"Classic" 4pi beam convolution and interpolation

mreineck commented 4 years ago

Provide a C++ library (with Python interface), which generates a total convolution data cube from a set of sky and beam a_lm and computes interpolated values for a given list of detector pointings.

Development of this code happens in the directory interpol_ng of https://gitlab.mpcdf.mpg.de/mtr/cxxbase.

Algorithmic details:

the code uses libsharp SHTs to compute the data cube, which is more efficient than the libconviqt approach
shared-memory parallelization is provided via standard C++ threads.
for interpolation, the algorithm and kernel described in https://arxiv.org/abs/1808.06736 are used. This allows very efficient interpolation with user-adjustable accuracy.
no MPI support is planned at the moment, because I do not expect this to scale very well for LiteBIRD-typical resolutions. For massively parallel computation, I recommend processing different detectors simultaneously on different MPI tasks.

External dependencies:

pybind11 (https://github.com/pybind/pybind11) for the Python glue code

mreineck commented 4 years ago

The algorithm is in place and passes basic tests. I'd be happy about any feedback!

ziotom78 commented 4 years ago

Hi @mreineck , very intriguing! A few comments/questions:

Do you plan to release the package using the Python Package Index, so that it will be available through pip? Or do you think that it would be better to merge the source code in this repository, once it works?
I fully agree about not supporting MPI directly in the C++ code, as we are surely going to heavily parallelize TOD generation among detectors using MPI. If the beam-convolution algorithm remains serial, there will be no real loss.
If I understand correctly, the code calculates the data cube but does not perform the convolution on every time sample. Is this correct? If it is so, how complicated will be to implement the latter?

mreineck commented 4 years ago

Do you plan to release the package using the Python Package Index, so that it will be available through pip?

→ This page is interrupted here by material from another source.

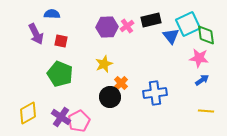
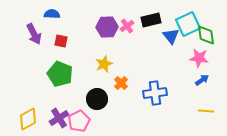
purple arrow: moved 2 px left
black circle: moved 13 px left, 2 px down
yellow diamond: moved 6 px down
purple cross: moved 2 px left, 1 px down; rotated 24 degrees clockwise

Or do you think that it would be better to merge the source code in this repository, once it works?

In the longer term, this kind of public release is an option, but most likely not for the moment. The interface is nowhere near finished (actually, it critically depends on feedback I hope to get from other people), and before that has happened, I'd probably have to bump the major version number every day. I'm not sure what's the best way to proceed here. Having a for of cxxbase inside litebird_sim would be fine with me, in any case.

I fully agree about not supporting MPI directly in the C++ code, as we are surely going to heavily parallelize TOD generation among detectors using MPI. If the beam-convolution algorithm remains serial, there will be no real loss.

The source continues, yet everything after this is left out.